RunOS is designed to abstract away Kubernetes complexity while leveraging its reliability and power. This document explains how the system works, how components communicate, and what makes RunOS different from traditional Kubernetes deployments.

What RunOS Provides

RunOS gives you all the benefits of Kubernetes without the operational burden:

  • One-click service deployments - PostgreSQL, Redis, Kafka, and 20+ services deploy instantly
  • Git-based application deployment - Push code, RunOS handles builds, deployments, domains, and SSL
  • Infrastructure flexibility - Run on any cloud provider, bare-metal, or on-premises
  • Automatic management - Kubernetes clusters created and managed behind the scenes
  • Service intelligence - Applications automatically discover and connect to services

Core Components

Console (Web Application)

Your primary interface for managing everything in RunOS.

What you do here:

  • Add and manage servers
  • Deploy applications from Git repositories
  • Install services like databases and message queues
  • Monitor cluster health and performance
  • View logs and metrics
  • Configure domains and SSL certificates

Think of the Console as mission control - where you make decisions and see results.

Node Agent (On Your Servers)

Lightweight daemon running on each server in your cluster.

Responsibilities:

  • Prepares servers during initial setup
  • Maintains secure connections to RunOS platform
  • Manages VPN connectivity between servers
  • Executes deployment commands
  • Reports health status and metrics

When you add a server through the Console, the Node Agent handles all technical setup automatically.

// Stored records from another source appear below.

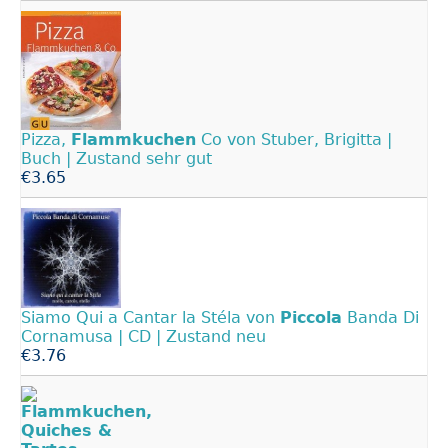
Pizza,
Flammkuchen
Co von Stuber, Brigitta |
Buch | Zustand sehr gut
€3.65
Siamo Qui a Cantar la Stéla von
Piccola
Banda Di
Cornamusa | CD | Zustand neu
€3.76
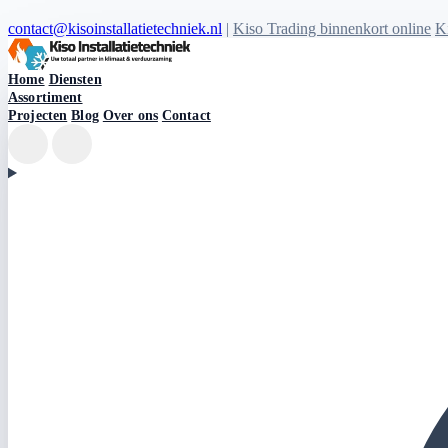
contact@kisoinstallatietechniek.nl
|
Kiso Trading binnenkort online
Ki
Kiso Installatietechniek logo
Home
Diensten
Assortiment
Projecten
Blog
Over ons
Contact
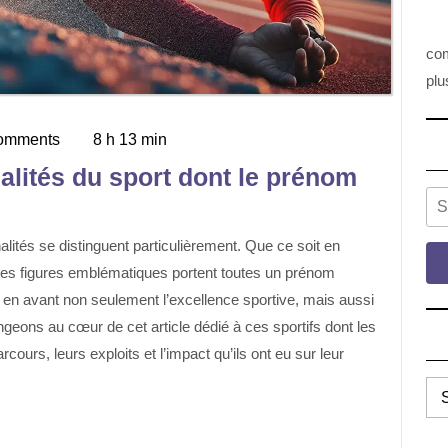
com
plu
omments
8 h 13 min
alités du sport dont le prénom
Se
, ces figures emblématiques portent toutes un prénom
met en avant non seulement l’excellence sportive, mais aussi
ongeons au cœur de cet article dédié à ces sportifs dont les
urs, leurs exploits et l’impact qu’ils ont eu sur leur
TO
LE
CA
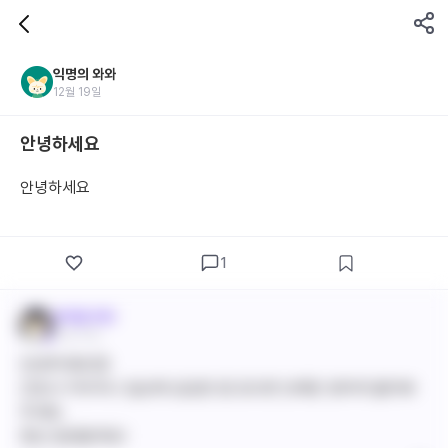
익명의 와와
12월 19일
안녕하세요
안녕하세요
1
바이탈 와와
12월 19일
안녕하세요!😊
간호사 커리어나 일상에 궁금한 점 있으면 언제든 편하게 물어봐
주세요.
항상 응원할게요!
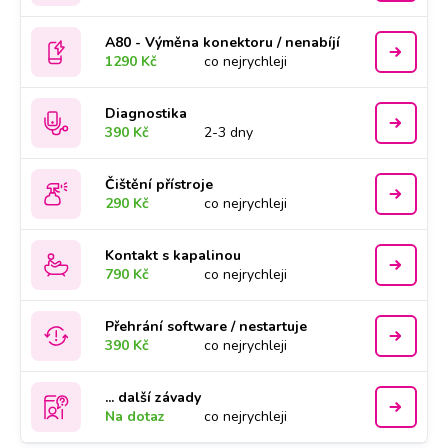
A80 - Výměna konektoru / nenabíjí
1290 Kč
co nejrychleji
Diagnostika
390 Kč
2-3 dny
Čištění přístroje
290 Kč
co nejrychleji
Kontakt s kapalinou
790 Kč
co nejrychleji
Přehrání software / nestartuje
390 Kč
co nejrychleji
... další závady
Na dotaz
co nejrychleji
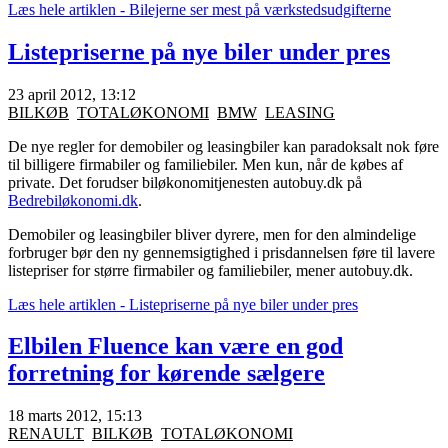
Læs hele artiklen - Bilejerne ser mest på værkstedsudgifterne
Listepriserne på nye biler under pres
23 april 2012, 13:12
BILKØB
TOTALØKONOMI
BMW
LEASING
De nye regler for demobiler og leasingbiler kan paradoksalt nok føre
til billigere firmabiler og familiebiler. Men kun, når de købes af
private. Det forudser biløkonomitjenesten autobuy.dk på
Bedrebiløkonomi.dk
.
Demobiler og leasingbiler bliver dyrere, men for den almindelige
forbruger bør den ny gennemsigtighed i prisdannelsen føre til lavere
listepriser for større firmabiler og familiebiler, mener autobuy.dk.
Læs hele artiklen - Listepriserne på nye biler under pres
Elbilen Fluence kan være en god
forretning for kørende sælgere
18 marts 2012, 15:13
RENAULT
BILKØB
TOTALØKONOMI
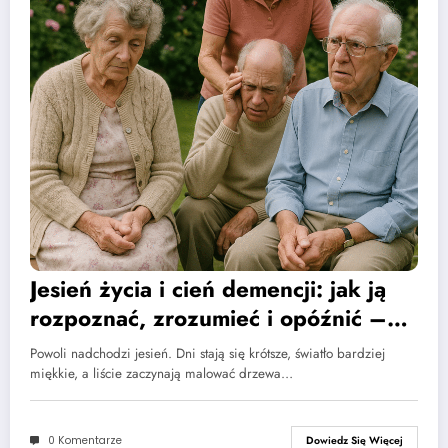
Jesień życia i cień demencji: jak ją
rozpoznać, zrozumieć i opóźnić –
przewodnik psychoedukacyjny
Powoli nadchodzi jesień. Dni stają się krótsze, światło bardziej
miękkie, a liście zaczynają malować drzewa…
0 Komentarze
Dowiedz Się Więcej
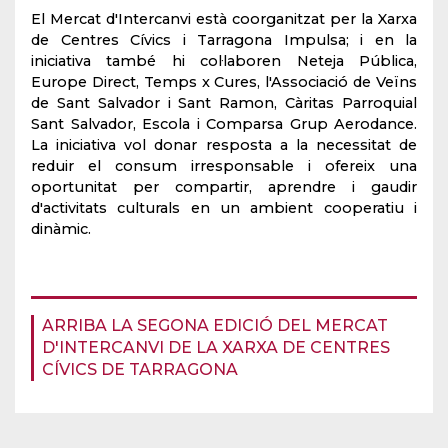
El Mercat d'Intercanvi està coorganitzat per la Xarxa
de Centres Cívics i Tarragona Impulsa; i en la
iniciativa també hi col·laboren Neteja Pública,
Europe Direct, Temps x Cures, l'Associació de Veïns
de Sant Salvador i Sant Ramon, Càritas Parroquial
Sant Salvador, Escola i Comparsa Grup Aerodance.
La iniciativa vol donar resposta a la necessitat de
reduir el consum irresponsable i ofereix una
oportunitat per compartir, aprendre i gaudir
d'activitats culturals en un ambient cooperatiu i
dinàmic.
ARRIBA LA SEGONA EDICIÓ DEL MERCAT
D'INTERCANVI DE LA XARXA DE CENTRES
CÍVICS DE TARRAGONA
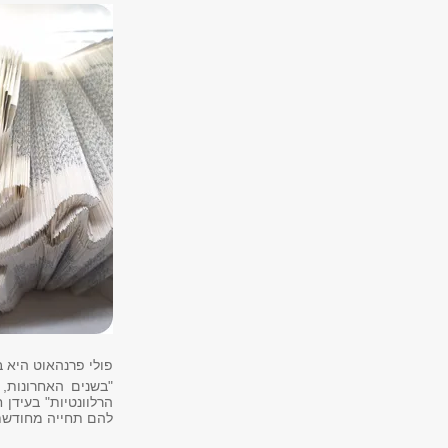
פולי פרנהאוט היא 
"בשנים האחרונות,
הרלוונטיות" בעידן
להם תחייה מחודשת,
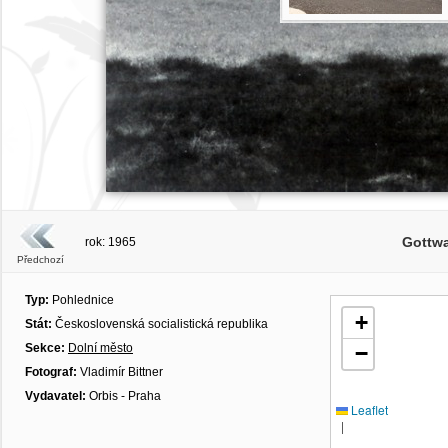
Gottw
rok: 1965
Předchozí
Typ:
Pohlednice
+
Stát:
Československá socialistická republika
Sekce:
Dolní město
−
Fotograf:
Vladimír Bittner
Vydavatel:
Orbis - Praha
Leaflet
|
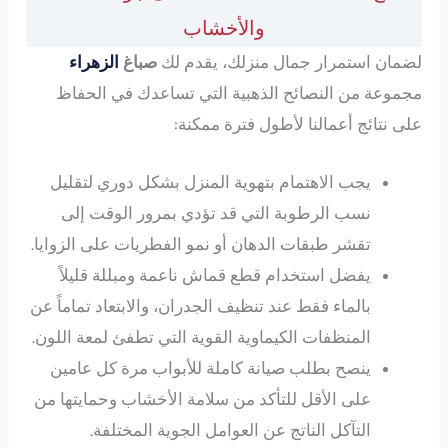
والأخشاب
لضمان استمرار جمال منزلك، يقدم لك
صباغ
الزهراء
مجموعة من النصائح الذهبية التي تساعدك في الحفاظ
على نتائج أعمالنا لأطول فترة ممكنة:
يجب الاهتمام بتهوية المنزل بشكل دوري لتقليل
نسب الرطوبة التي قد تؤدي بمرور الوقت إلى
تقشر طبقات الدهان أو نمو الفطريات على الزوايا.
يفضل استخدام قطع قماش ناعمة ومبللة قليلاً
بالماء فقط عند تنظيف الجدران، والابتعاد تماماً عن
المنظفات الكيماوية القوية التي تطفئ لمعة اللون.
ينصح بطلب صيانة كاملة للأبواب مرة كل عامين
على الأقل للتأكد من سلامة الأخشاب وحمايتها من
التآكل الناتج عن العوامل الجوية المختلفة.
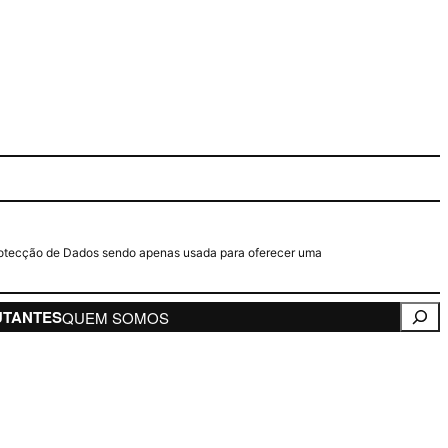
e Protecção de Dados sendo apenas usada para oferecer uma
Pesqui
UTANTES
QUEM SOMOS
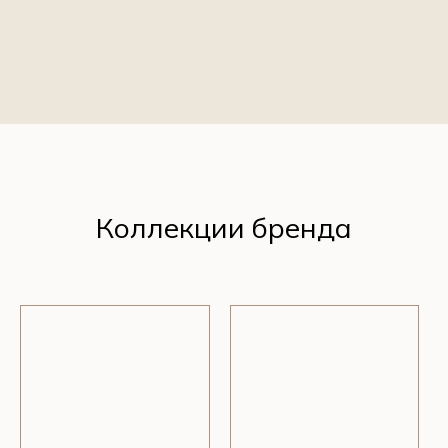
Коллекции бренда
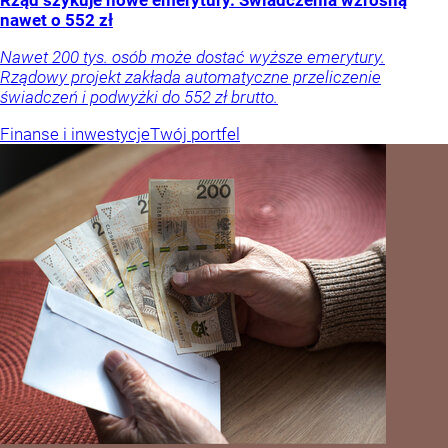
Rząd szykuje nowe emerytury. Świadczenia wzrosną
nawet o 552 zł
Nawet 200 tys. osób może dostać wyższe emerytury.
Rządowy projekt zakłada automatyczne przeliczenie
świadczeń i podwyżki do 552 zł brutto.
Finanse i inwestycje
Twój portfel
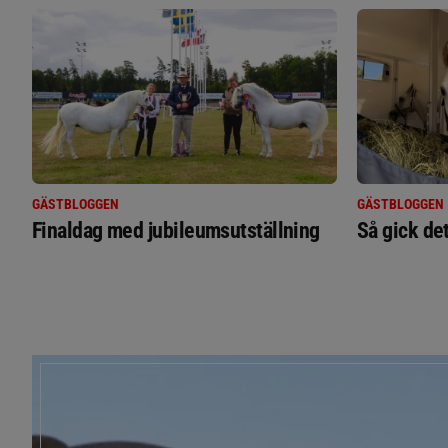
GÄSTBLOGGEN
GÄSTBLOGGEN
Finaldag med jubileumsutställning
Så gick de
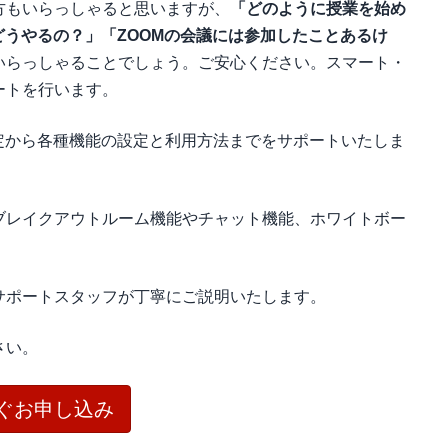
方もいらっしゃると思いますが、
「どのように授業を始め
どうやるの？」「ZOOMの会議には参加したことあるけ
いらっしゃることでしょう。ご安心ください。スマート・
ートを行います。
定から各種機能の設定と利用方法までをサポートいたしま
ブレイクアウトルーム機能やチャット機能、ホワイトボー
サポートスタッフが丁寧にご説明いたします。
さい。
ぐお申し込み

Cluster Agent (In Kubernetes)

Service running inside your cluster in the runos namespace.

Responsibilities:

  • Automatically provisions SSL/TLS certificates
  • Renews certificates before expiration
  • Maintains secure communication with RunOS platform
  • Handles cluster-level administrative tasks

Works quietly in the background to keep your cluster secure and operational.

RunOS Backend

Central communication hub connecting everything together.

What it does:

  • Routes commands from Console to Node Agents
  • Collects status updates and metrics from servers
  • Manages secure mTLS communication channels
  • Handles authentication and authorization

You don't interact with it directly - it's the invisible messenger making everything work seamlessly.

Templates Service

Provides configurations for all deployable services.

What it provides:

  • Kubernetes configuration templates for supported services
  • Intelligent defaults for service deployments
  • Tiered configuration options (lightweight, HA, enterprise)
  • Best-practice configurations

When you deploy PostgreSQL or any service, Templates provides the battle-tested configuration.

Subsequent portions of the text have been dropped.